Clémence s'affala à côté de moi. Contrairement à d'habitude, elle ne semblait pas en pleine gueule de bois ou fatiguée. Elle semblait juste blasée.
_ Ça ne va pas, demandais-je en lui caressant le dos ?
_ Je ne me sentais pas d'y aller sans toi. C'est grâce à toi que j'aime cette musique de sauvages…
Je souris malgré moi. De nous deux, Clémence avait toujours été la plus calme et la plus tranquille. Qu'elle aime le métal et le rock ne collait pas à son image de petite fille modèle asiatique. Sa mère, japonaise de naissance, était adorable, mais avait parfois imposé ce côté cliché à Clémence. Elle avait grandi avec l'impression qu'elle devait avoir 18 de moyenne et qu'elle devait faire des études en informatique… Encore un bon gros cliché ! C'est pour ça que ma meilleure amie s'était résignée à l'idée de faire des études dans ce domaine alors qu'elle rêvait d'être bibliothécaire depuis qu'elle était enfant. Après une année à batailler, ses parents avaient accepté son choix. Et maintenant, la licence information-communication lui permettait de s'orienter vers la documentation. Cette même formation avait de nombreux cours axés sur la communication, la société, le travail humanitaire, le milieu associatif… Et ce côté-là me plaisait bien plus.
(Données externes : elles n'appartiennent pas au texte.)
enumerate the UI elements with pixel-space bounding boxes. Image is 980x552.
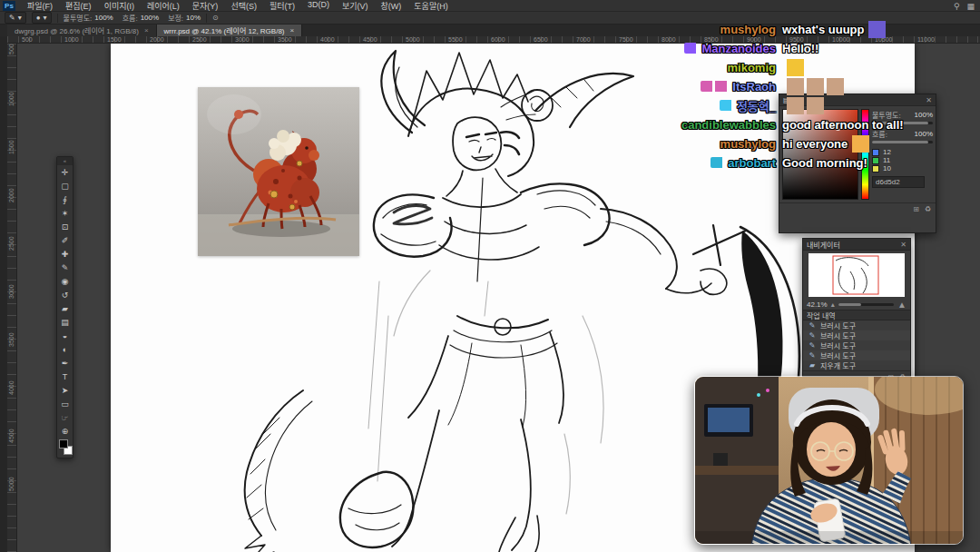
history-item[interactable]: ✎ 브러시 도구 (803, 350, 910, 360)
ruler-label: 4000 (320, 36, 363, 43)
toolbar-tool[interactable]: ∮ (57, 192, 73, 206)
menu-item[interactable]: 이미지(I) (98, 0, 141, 12)
toolbar-tool[interactable]: ▤ (57, 315, 73, 329)
color-panel-footer: ⊞♻ (779, 202, 936, 215)
toolbar-tool[interactable]: ✎ (57, 261, 73, 274)
brush-picker-chip[interactable]: ● ▾ (32, 12, 52, 24)
close-icon[interactable]: × (290, 26, 295, 34)
zoom-slider[interactable] (838, 303, 894, 306)
zoom-value[interactable]: 42.1% (807, 301, 828, 309)
chat-username[interactable]: mushylog (720, 23, 776, 36)
navigator-panel: 내비게이터 ✕ 42.1% ▴ ▲ 작업 내역 ✎ 브러시 도구 ✎ 브러시 도… (802, 238, 911, 377)
ruler-label: 3500 (278, 36, 320, 43)
tool-icon: ✐ (62, 236, 69, 245)
ruler-label: 1000 (64, 36, 107, 43)
toolbar-tool[interactable]: ▢ (57, 179, 73, 192)
chat-text: hi everyone (782, 137, 848, 151)
history-label: 브러시 도구 (820, 330, 856, 340)
option-segment[interactable]: 보정: 10% (168, 13, 201, 23)
tool-list: ✛ ▢ ∮ ✶ ⊡ ✐ ✚ (57, 165, 73, 438)
tool-icon: ◐ (63, 345, 67, 354)
history-item[interactable]: ✎ 브러시 도구 (803, 330, 910, 340)
toolbar-tool[interactable]: ◉ (57, 274, 73, 288)
menu-item[interactable]: 도움말(H) (407, 0, 454, 12)
menu-item[interactable]: 선택(S) (224, 0, 263, 12)
ruler-label: 1000 (8, 92, 16, 140)
close-icon[interactable]: ✕ (900, 241, 906, 249)
menu-item[interactable]: 파일(F) (21, 0, 59, 12)
menu-item[interactable]: 편집(E) (59, 0, 98, 12)
toolbar-tool[interactable]: ➤ (57, 383, 73, 397)
hex-field[interactable]: d6d5d2 (872, 176, 925, 188)
panel-footer-icon[interactable]: ⊞ (913, 205, 919, 213)
history-tool-icon: ✎ (808, 331, 817, 340)
toolbar-tool[interactable]: ✛ (57, 165, 73, 179)
zoom-in-icon[interactable]: ▲ (897, 300, 906, 310)
menu-item[interactable]: 문자(Y) (186, 0, 225, 12)
option-segment[interactable]: 불투명도: 100% (64, 13, 113, 23)
chat-user-cell: Manzanoides (667, 42, 776, 55)
foreground-color-swatch[interactable] (59, 439, 68, 448)
tool-preset-chip[interactable]: ✎ ▾ (5, 12, 26, 24)
panel-footer-icon[interactable]: ♻ (925, 205, 931, 213)
option-label: 보정: (168, 13, 183, 23)
chat-username[interactable]: Manzanoides (701, 42, 776, 55)
toolbar-tool[interactable]: T (57, 370, 73, 383)
document-tab-active[interactable]: wrrr.psd @ 42.1% (레이어 12, RGB/8) × (157, 25, 303, 36)
chat-badge (701, 81, 730, 92)
toolbar-tool[interactable]: ✐ (57, 233, 73, 247)
chat-username[interactable]: candiblewabbles (681, 118, 776, 132)
toolbar-tool[interactable]: ▰ (57, 301, 73, 315)
tool-icon: ◉ (62, 277, 69, 286)
option-value: 10% (186, 14, 201, 22)
toolbar-tool[interactable]: ▭ (57, 397, 73, 410)
toolbar-tool[interactable]: ☞ (57, 410, 73, 424)
menu-item[interactable]: 레이어(L) (141, 0, 186, 12)
toolbar-tool[interactable]: ✒ (57, 356, 73, 370)
option-value: 100% (141, 14, 159, 22)
ruler-label: 3000 (235, 36, 278, 43)
zoom-out-icon[interactable]: ▴ (831, 301, 835, 309)
color-swatches[interactable] (57, 438, 73, 458)
chat-username[interactable]: ItsRaoh (732, 80, 776, 94)
navigator-thumbnail[interactable] (808, 253, 905, 297)
toolbar-tool[interactable]: ⊡ (57, 220, 73, 233)
chat-badge (720, 100, 734, 111)
toolbar-tool[interactable]: ◐ (57, 342, 73, 356)
menu-item[interactable]: 필터(T) (263, 0, 301, 12)
titlebar-icon[interactable]: ▦ (966, 2, 975, 11)
ruler-label: 1500 (8, 140, 16, 188)
menu-item[interactable]: 창(W) (375, 0, 408, 12)
document-tab-inactive[interactable]: dwgrg.psd @ 26.6% (레이어 1, RGB/8) × (7, 25, 157, 36)
chat-username[interactable]: arbobart (728, 156, 776, 170)
option-segment[interactable]: 흐름: 100% (122, 13, 159, 23)
navigator-mini-sketch (808, 253, 905, 297)
toolbar-tool[interactable]: ✶ (57, 206, 73, 220)
history-header[interactable]: 작업 내역 (803, 310, 910, 320)
toolbar-tool[interactable]: ↺ (57, 288, 73, 301)
history-label: 브러시 도구 (820, 340, 856, 350)
history-item[interactable]: ▰ 지우개 도구 (803, 360, 910, 370)
chat-badge (684, 43, 699, 54)
ruler-label: 6000 (491, 36, 534, 43)
chat-username[interactable]: 정동혁_ (737, 97, 776, 114)
history-item[interactable]: ✎ 브러시 도구 (803, 340, 910, 350)
option-segments: 불투명도: 100% 흐름: 100% 보정: 10% (64, 13, 201, 23)
toolbar-tool[interactable]: ◒ (57, 329, 73, 342)
chat-username[interactable]: mushylog (720, 137, 776, 151)
titlebar-icon[interactable]: ⚲ (954, 2, 960, 11)
toolbar-tool[interactable]: ✚ (57, 247, 73, 261)
ruler-label: 500 (22, 36, 64, 43)
menu-item[interactable]: 3D(D) (301, 0, 336, 12)
toolbar-tool[interactable]: ⊕ (57, 424, 73, 438)
chat-message: candiblewabbles good afternoon to all! (667, 115, 944, 133)
collapse-icon[interactable]: « (57, 157, 73, 165)
chat-username[interactable]: mikomig (728, 61, 776, 74)
airbrush-icon[interactable]: ⊙ (212, 14, 219, 22)
menu-item[interactable]: 보기(V) (336, 0, 375, 12)
history-item[interactable]: ✎ 브러시 도구 (803, 320, 910, 330)
ruler-label: 6500 (534, 36, 576, 43)
close-icon[interactable]: × (144, 26, 149, 34)
navigator-header[interactable]: 내비게이터 ✕ (803, 239, 910, 251)
ruler-label: 7000 (576, 36, 619, 43)
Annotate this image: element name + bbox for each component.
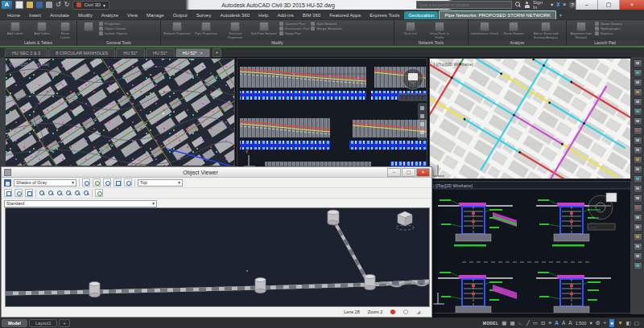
minimize-button[interactable]: – [576, 0, 597, 10]
new-drawing-tab-button[interactable]: + [213, 48, 222, 57]
toolbar-icon[interactable] [634, 185, 642, 193]
toolbar-icon[interactable] [634, 233, 642, 241]
properties-button[interactable]: Properties [99, 22, 127, 26]
connect-part-button[interactable]: Connect Part [279, 22, 309, 26]
interference-check-button[interactable]: Interference Check [471, 21, 498, 36]
workspace-switcher[interactable]: Civil 3D ▾ [72, 1, 109, 10]
search-icon[interactable] [515, 2, 522, 8]
save-icon[interactable] [36, 2, 43, 8]
scale-arrow-icon[interactable]: ▾ [589, 319, 592, 327]
drawing-tab-3[interactable]: HU 51* [116, 48, 145, 57]
toolbar-icon[interactable] [634, 88, 642, 96]
split-network-button[interactable]: Split Network [311, 22, 341, 26]
sign-in-arrow-icon[interactable]: ▾ [551, 2, 553, 8]
viewport-profiles[interactable]: Y [237, 58, 427, 168]
grid-toggle-icon[interactable]: ▦ [502, 319, 506, 327]
layout1-tab[interactable]: Layout1 [29, 319, 58, 327]
toolbar-icon[interactable] [634, 156, 642, 164]
reset-labels-button[interactable]: Reset Labels [56, 21, 74, 39]
zoom-out-icon[interactable] [47, 190, 54, 196]
ribbon-options-arrow-icon[interactable]: ▾ [557, 10, 564, 19]
drawing-tab-5-active[interactable]: HU 52* × [175, 48, 210, 57]
tab-annotate[interactable]: Annotate [46, 11, 73, 19]
close-tab-icon[interactable]: × [200, 51, 202, 55]
tab-output[interactable]: Output [169, 11, 192, 19]
visual-style-dropdown[interactable]: Shades of Gray ▾ [14, 179, 76, 187]
named-view-dropdown[interactable]: Standard ▾ [4, 200, 157, 207]
viewport-label[interactable]: [-][Top][2D Wireframe] [10, 62, 50, 67]
lineweight-toggle-icon[interactable]: ▭ [533, 319, 538, 327]
tab-analyze[interactable]: Analyze [97, 11, 122, 19]
annotation-scale-icon[interactable]: A [568, 319, 572, 327]
ov-save-icon[interactable] [4, 179, 11, 187]
tab-pipe-networks-contextual[interactable]: Pipe Networks: PROPOSED STORM NETWORK [439, 10, 556, 19]
tab-geolocation[interactable]: Geolocation [404, 11, 438, 19]
zoom-scale-icon[interactable] [25, 189, 33, 197]
workspace-gear-icon[interactable]: ⚙ [596, 319, 601, 327]
toolbar-icon[interactable] [634, 59, 642, 68]
annotation-visibility-icon[interactable]: A [555, 319, 559, 327]
toolbar-icon[interactable] [634, 166, 642, 174]
object-viewer-canvas[interactable] [5, 207, 430, 307]
ortho-toggle-icon[interactable]: ∟ [518, 319, 523, 327]
draw-parts-in-profile-button[interactable]: Draw Parts in Profile [426, 21, 453, 39]
network-properties-button[interactable]: Network Properties [163, 21, 191, 36]
close-button[interactable]: × [619, 0, 644, 10]
alignment-from-network-button[interactable]: Alignment from Network [569, 21, 593, 39]
edit-pipe-network-button[interactable]: Edit Pipe Network [250, 21, 278, 36]
hardware-acceleration-icon[interactable]: ● [609, 319, 614, 327]
swivel-icon[interactable] [124, 178, 132, 187]
viewport-label[interactable]: [-][Top][2D Wireframe] [433, 183, 473, 188]
snap-toggle-icon[interactable]: ▩ [510, 319, 514, 327]
app-logo-icon[interactable]: A [2, 1, 12, 9]
hydrographs-button[interactable]: Hydrographs [595, 27, 622, 31]
customize-icon[interactable]: ▢ [634, 319, 639, 327]
zoom-extents-icon[interactable] [65, 190, 72, 196]
search-input[interactable] [416, 1, 512, 9]
tab-home[interactable]: Home [3, 11, 24, 19]
resize-grip[interactable]: ◢ [416, 309, 420, 314]
isolate-objects-button[interactable]: Isolate Objects [99, 31, 127, 35]
sign-in-link[interactable]: Sign In [533, 0, 547, 10]
tab-survey[interactable]: Survey [192, 11, 216, 19]
add-labels-button[interactable]: Add Labels [2, 21, 27, 36]
properties-big-button[interactable] [80, 21, 97, 31]
tab-manage[interactable]: Manage [142, 11, 168, 19]
zoom-dynamic-icon[interactable] [14, 189, 23, 197]
pipe-properties-button[interactable]: Pipe Properties [192, 21, 220, 36]
zoom-icon[interactable] [93, 178, 101, 187]
model-tab[interactable]: Model [2, 319, 27, 327]
toolbar-icon[interactable] [634, 243, 642, 251]
swap-part-button[interactable]: Swap Part [279, 31, 309, 35]
annotation-scale-value[interactable]: 1:500 [576, 321, 587, 326]
tab-featured-apps[interactable]: Featured Apps [325, 11, 365, 19]
tab-addins[interactable]: Add-ins [273, 11, 297, 19]
pan-realtime-icon[interactable] [95, 189, 103, 197]
toolbar-icon[interactable] [634, 117, 642, 125]
new-file-icon[interactable] [15, 1, 23, 9]
toolbar-icon[interactable] [634, 204, 642, 212]
object-viewer-titlebar[interactable]: Object Viewer – ▢ × [2, 167, 431, 178]
launch-storm-sewers-button[interactable]: Storm Sewers [595, 22, 622, 26]
edit-storm-sanitary-button[interactable]: Edit in Storm and Sanitary Analysis [529, 21, 563, 39]
dynamic-input-toggle-icon[interactable]: ≡ [548, 319, 551, 327]
new-layout-button[interactable]: + [59, 319, 69, 327]
disconnect-part-button[interactable]: Disconnect Part [279, 27, 309, 31]
exchange-apps-icon[interactable]: X [556, 2, 559, 8]
toolbar-icon[interactable] [634, 137, 642, 145]
view-direction-dropdown[interactable]: Top ▾ [138, 179, 183, 187]
viewport-top-left[interactable]: [-][Top][2D Wireframe] [5, 58, 235, 166]
zoom-realtime-icon[interactable] [83, 190, 89, 196]
constrained-orbit-icon[interactable] [114, 178, 122, 187]
pan-icon[interactable] [82, 178, 90, 187]
viewport-bottom-right[interactable]: [-][Top][2D Wireframe] [429, 181, 631, 314]
toolbar-icon[interactable] [634, 214, 642, 222]
orbit-icon[interactable] [103, 178, 111, 187]
ov-minimize-button[interactable]: – [387, 168, 401, 177]
redo-icon[interactable]: ↻ [64, 2, 70, 8]
toolbar-icon[interactable] [634, 69, 642, 77]
ov-maximize-button[interactable]: ▢ [402, 168, 415, 177]
polar-toggle-icon[interactable]: ╱ [526, 319, 530, 327]
toolbar-icon[interactable] [634, 175, 642, 183]
tab-insert[interactable]: Insert [25, 11, 45, 19]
Malheureusement pour moi, le vendredi matin, c'était cours d'archivage et cours de l'histoire de l'information. Et, franchement : burk. J'étais en train de me dire que, sans bourse, je sécherais volontiers, lorsque Quentin, un camarade de la promo, s'installa à côté de Clémence. Je le vis s'approcher d'elle et lui faire la bise tout en lui caressant l'épaule, et comme souvent, cette scène me rendit stoïque. Je n'avais jamais trop apprécié Quentin, sans trop de raison. Après tout, on ne pouvait pas apprécier tout le monde, ça arrivait. Clémence, elle, semblait apprécier le jeune barbu aux cheveux bruns. Du moins, elle avait un grand sourire chaleureux.
_ Hello Clemy, coucou Minipousse.
Je lançai un regard noir à Quentin. Je faisais 1m54, certes. Était-ce une raison pour me surnommer ainsi ? Non. Les seuls personnes à pouvoir me taquiner sur ma taille étaient ceux de ma famille et Clem. C'est tout.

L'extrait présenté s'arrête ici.